(Saved data entries)

########

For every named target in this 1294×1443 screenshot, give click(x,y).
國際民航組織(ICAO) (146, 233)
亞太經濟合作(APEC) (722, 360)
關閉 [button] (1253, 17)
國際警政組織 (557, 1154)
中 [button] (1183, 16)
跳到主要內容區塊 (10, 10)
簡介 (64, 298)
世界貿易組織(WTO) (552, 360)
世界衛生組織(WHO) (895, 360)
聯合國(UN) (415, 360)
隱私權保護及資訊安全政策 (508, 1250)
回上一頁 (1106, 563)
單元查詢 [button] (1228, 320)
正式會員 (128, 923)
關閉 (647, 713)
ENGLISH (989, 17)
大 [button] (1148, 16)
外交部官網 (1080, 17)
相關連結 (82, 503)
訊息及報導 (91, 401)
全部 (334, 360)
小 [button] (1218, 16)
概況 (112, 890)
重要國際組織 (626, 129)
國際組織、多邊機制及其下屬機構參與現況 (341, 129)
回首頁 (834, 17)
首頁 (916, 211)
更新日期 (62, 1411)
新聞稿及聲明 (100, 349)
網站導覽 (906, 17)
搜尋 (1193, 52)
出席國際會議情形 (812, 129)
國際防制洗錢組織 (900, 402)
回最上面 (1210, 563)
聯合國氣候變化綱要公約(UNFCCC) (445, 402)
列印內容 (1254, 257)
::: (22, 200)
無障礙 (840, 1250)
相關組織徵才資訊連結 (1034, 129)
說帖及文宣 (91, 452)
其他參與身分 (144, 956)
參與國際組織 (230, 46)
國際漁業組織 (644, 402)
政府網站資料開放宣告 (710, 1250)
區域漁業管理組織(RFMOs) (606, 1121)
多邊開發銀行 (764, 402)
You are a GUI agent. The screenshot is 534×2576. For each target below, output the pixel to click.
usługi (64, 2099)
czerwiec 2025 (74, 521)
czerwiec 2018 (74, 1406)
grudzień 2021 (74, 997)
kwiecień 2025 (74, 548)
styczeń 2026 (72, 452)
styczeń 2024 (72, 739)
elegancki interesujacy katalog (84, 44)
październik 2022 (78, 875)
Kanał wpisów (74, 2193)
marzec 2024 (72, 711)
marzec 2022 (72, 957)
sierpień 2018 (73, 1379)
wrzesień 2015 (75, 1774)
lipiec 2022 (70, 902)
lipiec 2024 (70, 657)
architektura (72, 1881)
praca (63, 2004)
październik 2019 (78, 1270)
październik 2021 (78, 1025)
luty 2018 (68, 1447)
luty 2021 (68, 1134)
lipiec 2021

########

#### ASSIGNED TASK:
Your task is to transcribe the line containing "marzec 2022 (72, 957)" and every line after it, through the last line of the data, exactly as written and with nothing more.

#### COMPLETED EXERCISE:
marzec 2022 (72, 957)
sierpień 2018 (73, 1379)
wrzesień 2015 (75, 1774)
lipiec 2022 (70, 902)
lipiec 2024 (70, 657)
architektura (72, 1881)
praca (63, 2004)
październik 2019 (78, 1270)
październik 2021 (78, 1025)
luty 2018 (68, 1447)
luty 2021 (68, 1134)
lipiec 2021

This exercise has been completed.